Enver Paşa’nın hayatını ve Osmanlı’nın son dönemini 3 ciltlik hacimli kitapta Şevket Süreyya Aydemir nefis bir üslupla anlatıyor. Kitaplarda Şevket Süreyya bir dönemin resmini çekiyor ve bunun içine Enver Paşa’yı yerleştiriyor. Şevket Süreyya’nın bütün kötülüklerin sebebi olarak Sultan II. Abdülhamit’i göstermesi beni kızdırsa da dönemi ve Enver Paşa’yı anlamak için okunması gereken güzel bir kaynak. Roman tadında güzel bir çalışma.

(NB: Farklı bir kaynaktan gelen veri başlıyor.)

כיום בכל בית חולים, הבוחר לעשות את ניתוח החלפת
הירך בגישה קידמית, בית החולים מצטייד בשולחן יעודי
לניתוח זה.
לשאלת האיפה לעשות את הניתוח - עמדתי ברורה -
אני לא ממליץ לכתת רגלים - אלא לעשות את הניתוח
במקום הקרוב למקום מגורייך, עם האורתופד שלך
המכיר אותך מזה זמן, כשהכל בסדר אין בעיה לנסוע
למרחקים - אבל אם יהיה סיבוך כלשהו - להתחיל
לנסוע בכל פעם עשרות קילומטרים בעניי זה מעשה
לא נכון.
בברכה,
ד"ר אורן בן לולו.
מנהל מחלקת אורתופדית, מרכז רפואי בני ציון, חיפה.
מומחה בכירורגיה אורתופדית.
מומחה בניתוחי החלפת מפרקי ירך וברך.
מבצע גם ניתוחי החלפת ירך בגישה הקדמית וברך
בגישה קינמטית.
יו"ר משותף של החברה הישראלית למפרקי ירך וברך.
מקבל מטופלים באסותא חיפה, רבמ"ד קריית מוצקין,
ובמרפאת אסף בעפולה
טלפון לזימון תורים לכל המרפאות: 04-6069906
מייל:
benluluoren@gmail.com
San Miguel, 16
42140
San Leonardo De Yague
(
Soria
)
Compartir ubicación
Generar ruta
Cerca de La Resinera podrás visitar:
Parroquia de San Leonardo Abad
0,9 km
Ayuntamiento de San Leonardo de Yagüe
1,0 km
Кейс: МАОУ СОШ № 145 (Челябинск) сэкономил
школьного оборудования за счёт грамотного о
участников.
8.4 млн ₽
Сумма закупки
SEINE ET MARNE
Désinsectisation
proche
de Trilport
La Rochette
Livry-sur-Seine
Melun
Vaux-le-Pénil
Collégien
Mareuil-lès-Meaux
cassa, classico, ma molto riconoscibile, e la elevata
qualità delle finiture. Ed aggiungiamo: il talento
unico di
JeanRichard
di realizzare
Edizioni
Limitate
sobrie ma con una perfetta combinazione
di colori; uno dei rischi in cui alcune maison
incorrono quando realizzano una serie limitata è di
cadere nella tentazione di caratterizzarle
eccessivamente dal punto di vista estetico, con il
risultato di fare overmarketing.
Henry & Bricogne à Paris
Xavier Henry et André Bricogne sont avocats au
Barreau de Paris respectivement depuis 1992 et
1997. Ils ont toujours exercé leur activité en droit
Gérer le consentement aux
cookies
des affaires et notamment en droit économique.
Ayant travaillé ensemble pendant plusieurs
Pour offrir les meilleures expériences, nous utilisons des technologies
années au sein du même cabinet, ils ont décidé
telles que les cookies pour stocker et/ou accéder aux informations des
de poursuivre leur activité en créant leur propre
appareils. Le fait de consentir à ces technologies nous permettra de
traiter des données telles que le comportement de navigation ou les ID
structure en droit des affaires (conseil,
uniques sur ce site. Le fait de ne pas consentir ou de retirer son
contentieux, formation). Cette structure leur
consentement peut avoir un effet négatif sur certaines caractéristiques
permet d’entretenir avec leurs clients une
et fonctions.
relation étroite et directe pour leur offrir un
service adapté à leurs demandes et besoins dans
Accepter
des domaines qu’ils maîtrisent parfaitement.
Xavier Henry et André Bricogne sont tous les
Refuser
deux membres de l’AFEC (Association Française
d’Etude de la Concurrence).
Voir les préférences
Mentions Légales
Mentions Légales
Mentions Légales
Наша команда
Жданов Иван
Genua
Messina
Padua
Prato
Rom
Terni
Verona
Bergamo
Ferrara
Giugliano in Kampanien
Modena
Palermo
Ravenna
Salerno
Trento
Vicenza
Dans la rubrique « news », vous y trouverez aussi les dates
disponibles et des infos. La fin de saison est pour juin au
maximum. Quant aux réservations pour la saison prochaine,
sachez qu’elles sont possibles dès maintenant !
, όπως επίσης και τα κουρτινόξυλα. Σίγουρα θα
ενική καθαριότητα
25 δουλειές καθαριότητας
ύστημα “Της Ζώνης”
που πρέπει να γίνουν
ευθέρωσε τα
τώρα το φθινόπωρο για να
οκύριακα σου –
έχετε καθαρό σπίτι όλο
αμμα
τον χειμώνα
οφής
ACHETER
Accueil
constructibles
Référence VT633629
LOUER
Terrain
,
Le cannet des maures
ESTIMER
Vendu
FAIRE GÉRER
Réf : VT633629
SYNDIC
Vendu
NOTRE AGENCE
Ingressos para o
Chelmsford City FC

Diğer önemli bir kaynakta Nevzat Köseoğlu’nun “Şehit Enver Paşa” adlı kapsamlı kitabıdır. Köseoğlu Enver Paşa’yı ” mübarek neslin başbuğu” olarak değerlendiriyor. Mustafa Kemal’de “Enver bir güneş gibi doğmuş, bir gurûb ihtişamıyla batmıştır, arasını tarihe bırakalım.”

ENVER PAŞA

1881 yılında İstanbul’da doğdu. Soğukçeşme Askeri Rüştiyesi’nde öğrenim gördü. Harp Okulu’nu 1899’da piyade teğmeni olarak bitirdi. 1903 yılında kurmay yüzbaşı olarak Harp Akademisi’nden mezun oldu. Selanik’teki üçüncü ordunun emrine girdi. 1906’da binbaşı oldu. İttihat ve Terakki Cemiyeti kurucuları arasına katıldı. Bu topluluk içinde tutunup, kendini sevdirdi. II. Meşrutiyet’in ilan edilmesinde önemli rol oynadı. Makedonya Genel Müfettişliği ve Berlin Ateşe Militerliği gibi görevlerde bulundu. 31 Mart olayında Hareket Ordusu’na katıldı. İşkodra mutasarrıfı ve cephe komutanı olarak İtalyan saldırısına başarıyla karşı koydu. 1912 yılında yarbay oldu. 23 Ocak 1913 tarihinde İttihat ve Terakki tarafından düzenlenen Babıali baskınına katıldı. Sadrazam Kamil Paşa’nın istifasını sağladı. İttihat ve Terakki Cemiyeti’nin iktidarı ele geçirmesinden sonra, Edirne’nin kurtarılmasında önemli rol oynadı. Bu başarısından sonra albaylığa ardından da tuğgeneralliğe yükseldi. 1914’te de Sait Halim Paşa hükümetinde Harbiye Nazırı oldu. Şehzade Süleyman’ın kızı ile evlendi. Orduda bazı düzenlemeler yaptı. Fransız modeli yerine Alman stilini uyguladı.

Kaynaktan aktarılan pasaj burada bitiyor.